David Lister: The Week in Arts
Let's see some opera at the ENO for a change
The cause célèbre in the arts this year has been the English National Opera's production of the musical Kismet. As I mentioned last week, it was not the neatest timing to stage a musical comedy set in Baghdad, a city described in the piece as "the home of joy, merriment and pleasure".
Did no one at the early production meetings suggest sotto voce that, with British soldiers being killed in Iraq, it might be prudent to look elsewhere for a jaunty summer hit. This week the ENO management defended itself, saying that the box office advance had been good, and that Kismet was part of their overall policy of attracting new audiences.
Somehow I doubt that there's a new, young audience out there desperate to see what the 1955 movie looks like on stage. This was a crass decision from a company which seems to seek out crisis even on the odd occasion when it is entering a period of stability.
But, the staging of Kismet itself is not the most startling thing to emerge from this ENO season. I was struck by a statistic I saw this week. It emerged that in the current ENO season, from April to July, there have been a total of 58 performances, of which 40 have been of musicals and only 18 of opera.
Well, that's one way of attracting new audiences. But isn't the idea meant to be to attract new audiences to opera? And isn't the point of the taxpayer subsidising the English National Opera with a multi-million pound grant that it should be English, National and, not to put too fine a point on it, Opera?
I don't know if members of the ENO management have taken a short stroll from their home at the London Coliseum. But if they do, they will find that the West End of London isn't exactly short of musicals. Indeed, there have been numerous articles in the national press on the subject of London having rather too many musicals.
London is, though, running quite low on opera. To turn the ENO into a home for musicals for the majority of its season is perverse. Of course, the very occasional musical - provided it is very occasional -can be an interesting diversion. One can see what difference truly operatic voices make to such a piece.
But 40 performances of musicals and only 18 of operas by a subsidised national opera house make a mockery of any sort of commitment to the art form of opera. It also makes a mockery of subsidy itself. This cash is going to ENO to stage operas.

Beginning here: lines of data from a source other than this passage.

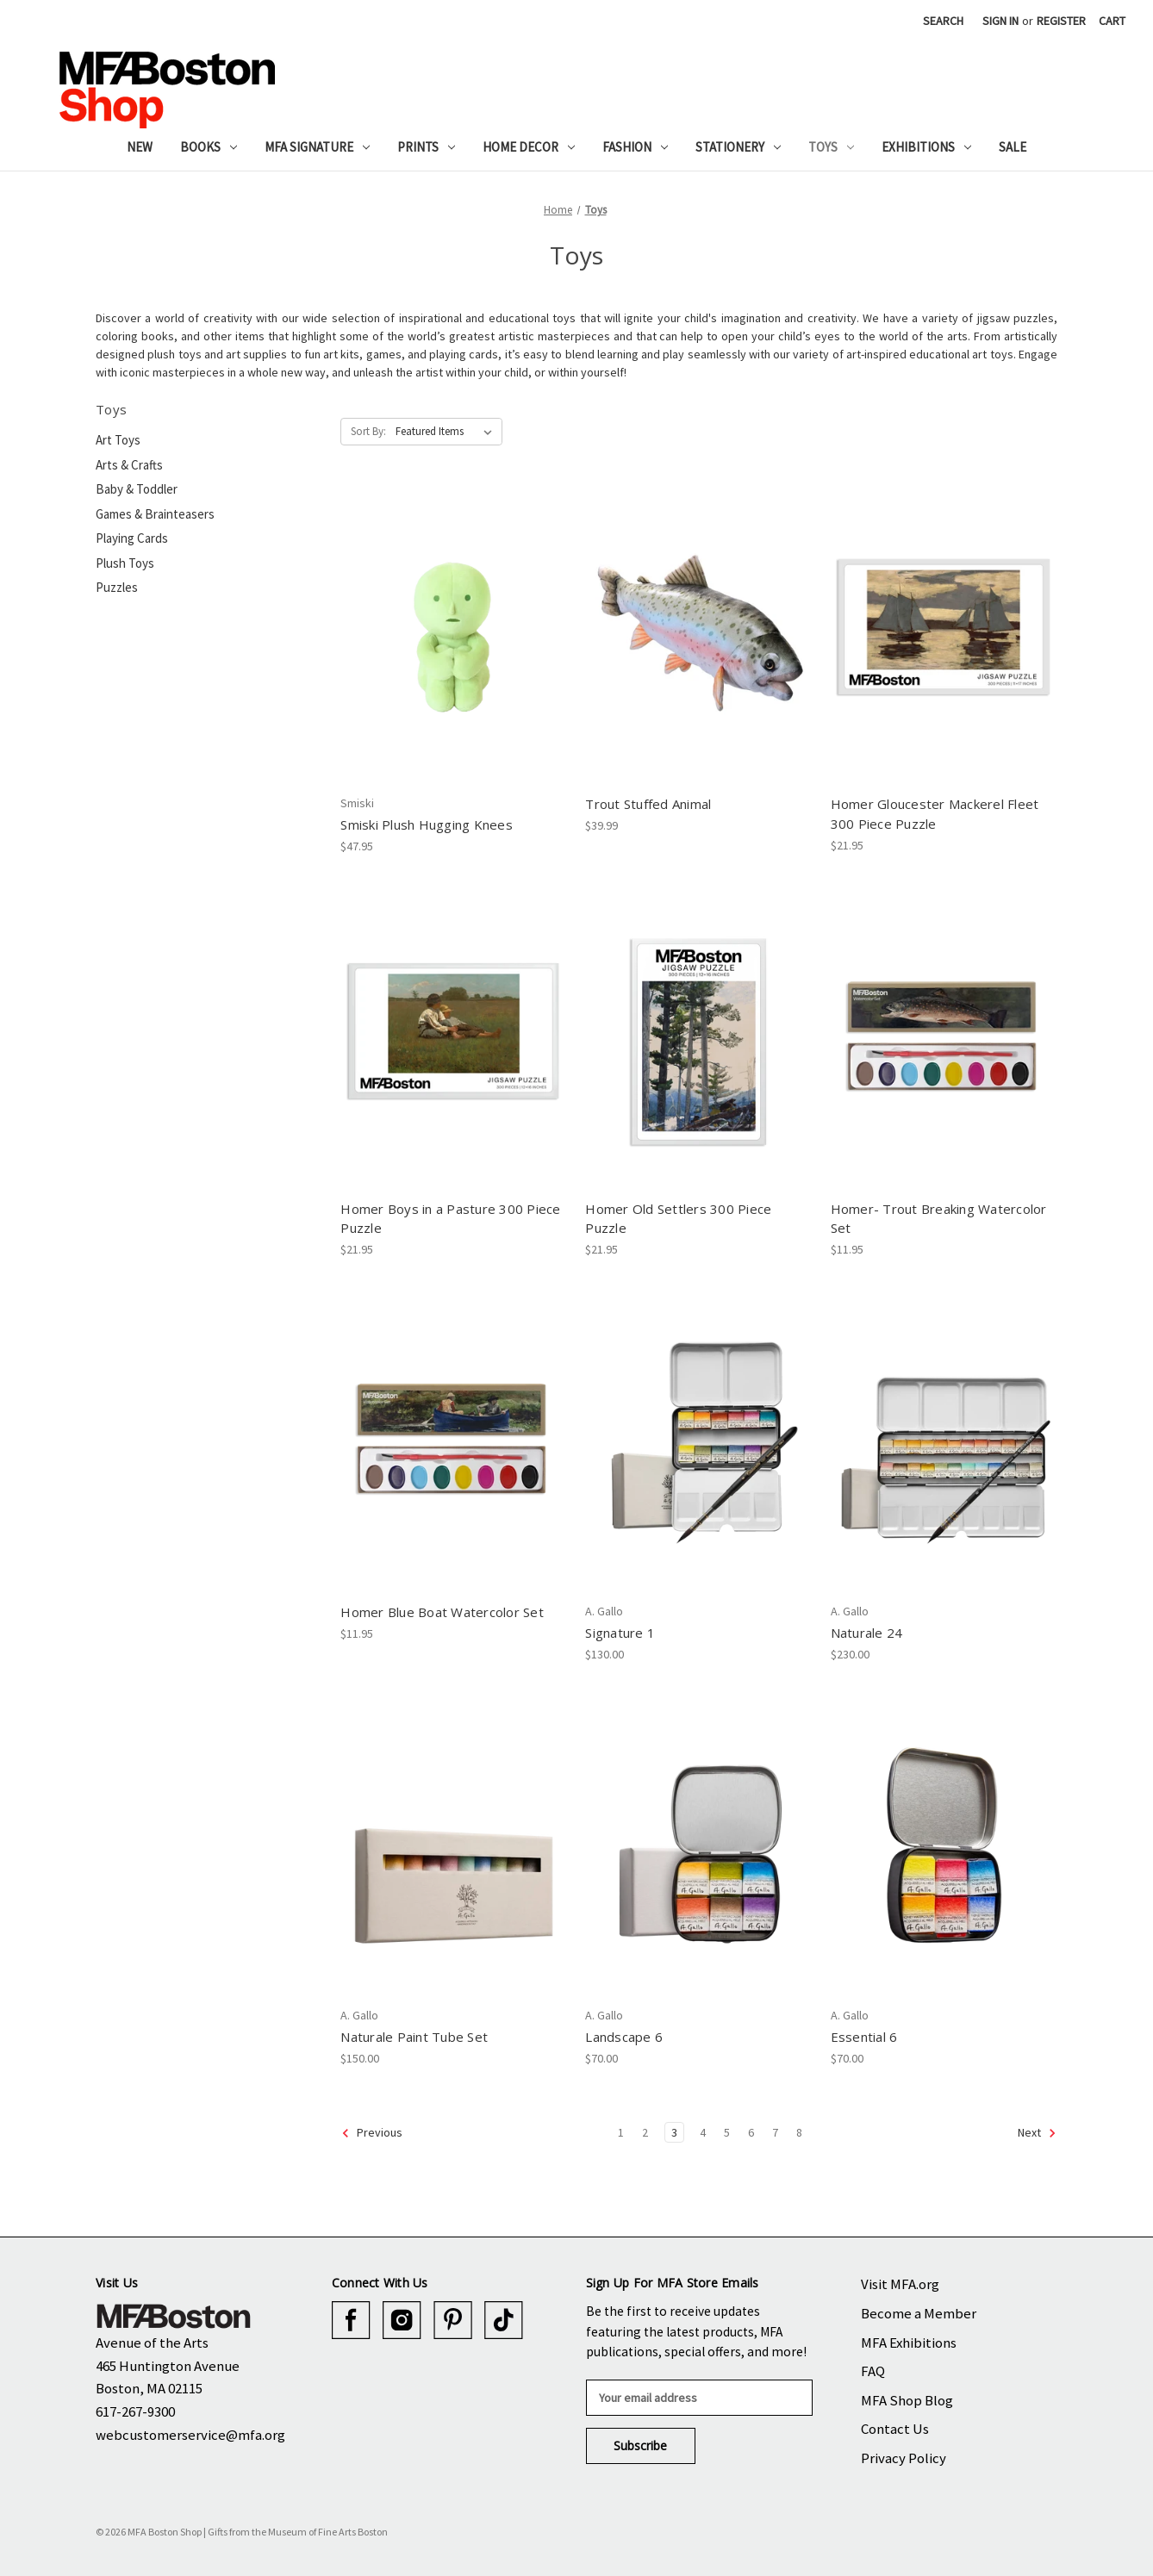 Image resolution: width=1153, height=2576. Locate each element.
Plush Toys (125, 563)
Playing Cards (132, 538)
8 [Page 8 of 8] (799, 2132)
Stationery (738, 147)
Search (943, 20)
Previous (371, 2133)
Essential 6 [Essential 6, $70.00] (864, 2036)
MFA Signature (317, 147)
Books (208, 147)
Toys (831, 147)
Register (1061, 20)
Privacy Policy (903, 2457)
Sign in (1000, 20)
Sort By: (368, 431)
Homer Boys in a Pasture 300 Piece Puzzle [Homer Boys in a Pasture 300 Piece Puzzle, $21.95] (450, 1218)
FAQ (873, 2370)
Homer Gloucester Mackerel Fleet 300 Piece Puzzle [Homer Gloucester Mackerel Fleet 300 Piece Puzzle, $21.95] (935, 813)
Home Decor (529, 147)
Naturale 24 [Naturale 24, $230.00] (867, 1632)
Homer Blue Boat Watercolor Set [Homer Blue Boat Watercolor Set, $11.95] (442, 1612)
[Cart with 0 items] (1112, 21)
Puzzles (117, 587)
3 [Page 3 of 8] (674, 2132)
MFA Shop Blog (907, 2400)
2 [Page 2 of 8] (645, 2132)
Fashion (635, 147)
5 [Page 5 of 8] (727, 2132)
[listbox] (447, 432)
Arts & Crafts (129, 465)
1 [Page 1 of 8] (621, 2132)
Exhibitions (926, 147)
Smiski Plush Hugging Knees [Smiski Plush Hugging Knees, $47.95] (426, 824)
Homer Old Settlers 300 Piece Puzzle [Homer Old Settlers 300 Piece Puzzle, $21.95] (678, 1218)
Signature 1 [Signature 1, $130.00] (620, 1632)
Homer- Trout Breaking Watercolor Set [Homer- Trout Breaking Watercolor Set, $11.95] (939, 1218)
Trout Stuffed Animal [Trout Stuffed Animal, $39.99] (648, 803)
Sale (1012, 147)
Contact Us (895, 2428)
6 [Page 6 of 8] (751, 2132)
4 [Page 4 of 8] (703, 2132)
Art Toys (118, 440)
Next (1037, 2133)
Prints (426, 147)
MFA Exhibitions (909, 2342)
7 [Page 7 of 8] (775, 2132)
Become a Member (918, 2313)
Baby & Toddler (137, 489)
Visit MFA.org (900, 2283)
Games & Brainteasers (155, 514)
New (140, 147)
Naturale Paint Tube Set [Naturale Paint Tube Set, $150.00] (414, 2036)
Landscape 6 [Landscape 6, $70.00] (624, 2036) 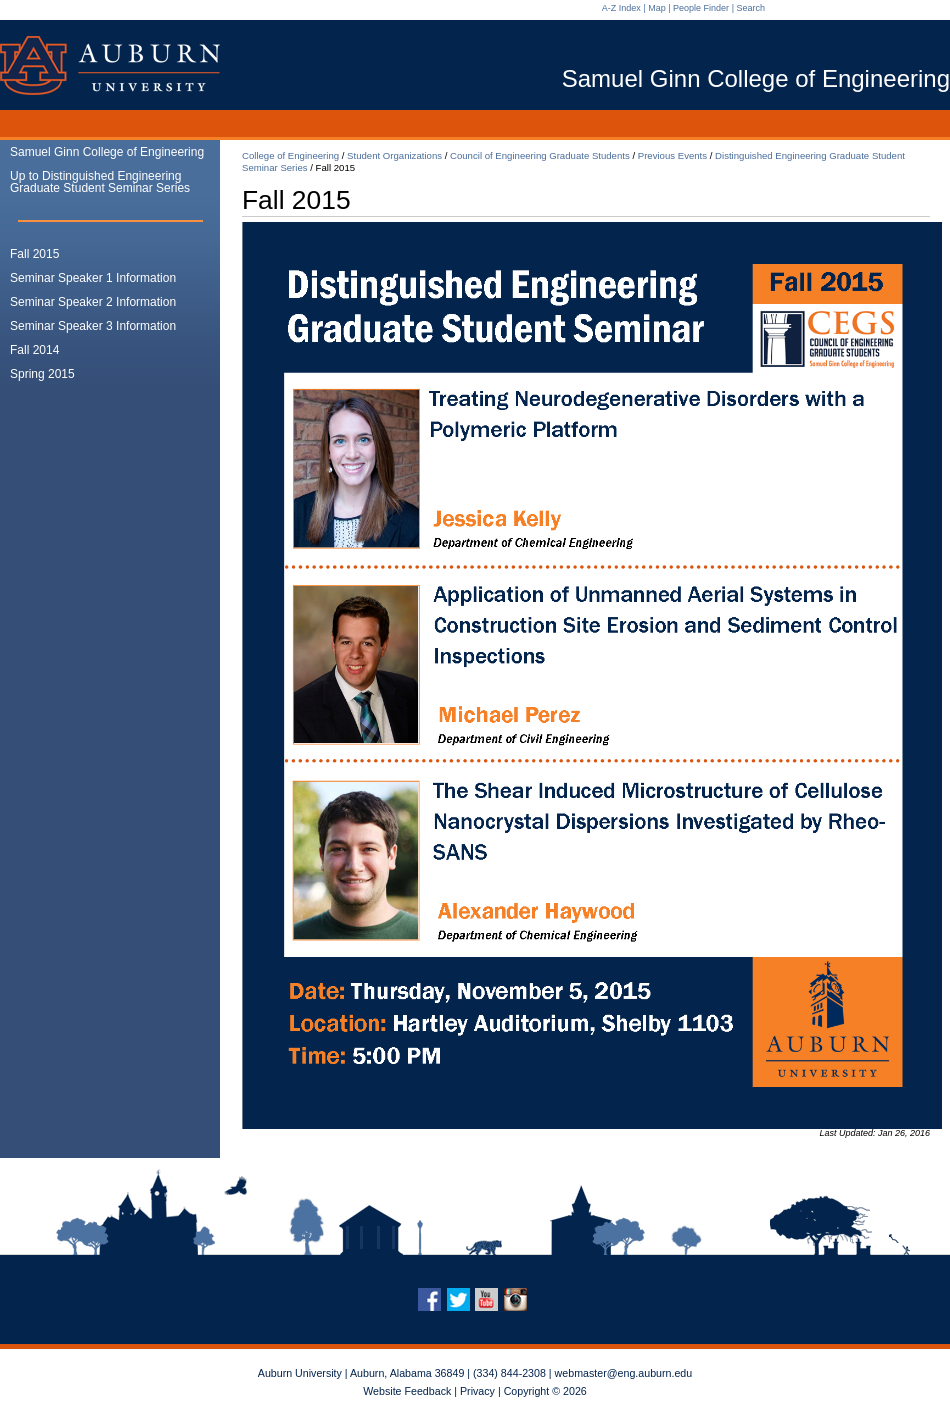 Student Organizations (394, 155)
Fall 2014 (34, 350)
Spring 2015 (42, 374)
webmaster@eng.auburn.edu (624, 1373)
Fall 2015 (34, 254)
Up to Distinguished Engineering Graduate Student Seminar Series (100, 182)
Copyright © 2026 (545, 1391)
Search (750, 8)
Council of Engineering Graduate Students (540, 155)
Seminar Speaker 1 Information (93, 278)
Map (657, 8)
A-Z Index (621, 8)
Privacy (477, 1391)
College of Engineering (290, 155)
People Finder (701, 8)
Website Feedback (407, 1391)
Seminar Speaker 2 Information (93, 302)
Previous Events (672, 155)
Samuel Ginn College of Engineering (107, 152)
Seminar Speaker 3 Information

The opera repertoire is vast, and only a tiny fraction of it is staged in the UK each year. If the English National Opera receives taxpayers' money, given in good faith to it as an opera company, and then uses it for a different purpose, the whole system of subsidy comes under question. It is certainly not illegal. But it is bordering on the unethical.
We have a new Culture Secretary, and I would suggest that one of the first and most useful things he could do is publish a national arts strategy. In this national strategy, he should make quite clear the principles of subsidy, and what in the broadest terms that subsidy should be used for. I hope that he might conclude that subsidy to opera companies should be used for opera.
It wouldn't be the most radical conclusion. But at the London Coliseum, home of the English National Opera, it might well come as a thunderbolt.
Experts - who needs 'em?
I watched coverage of the Live Earth concert on the BBC last weekend. When I turned on, Jonathan Ross, who was hosting, was discussing with a guest I did not recognise, the upcoming set from a reformed Genesis. The discussion centred on how wonderful it was going to be to see Peter Gabriel up on stage.
Pretty much anyone who has the remotest interest in these things, knows that Peter Gabriel, pictured, once indeed the lead singer with Genesis, did not join the reformed group and was certainly not on stage at Wembley . Do BBC producers not do any homework? As the afternoon and evening progressed, numerous presenters - few of them music specialists - flitted in and out. The ubiquitous Graham Norton was one who was inevitably called upon to make a few jokes here and there. But when it came to discussing the bands, all we got was "fantastic" and "amazing" and "it's gonna be great."
The world is not short of music experts and music critics. Let's have a few next time.
* It's well known that you shouldn't act with children as they tend to steal the show. But at Garsington opera this summer, a new rule has been written. Never sing with sheep. One of the productions at the Oxfordshire festival in a glorious country house setting is Mozart's Il Re Di Pastore.
Two sheep were given bit parts in this pastoral opera, and were meant to make separate entrances with their minders. But in rehearsals they baaed so loudly at being separated that the production was slightly altered so that they could enter and exit stage left together.
This may have satisfied their romantic inclinations, but it clearly did not satisfy their hunger. In the interval of one recent performance, the two sheep escaped the green room, found their way out on to the grass where operagoers were picnicking, and gorged themselves on a bewildered couple's hamper.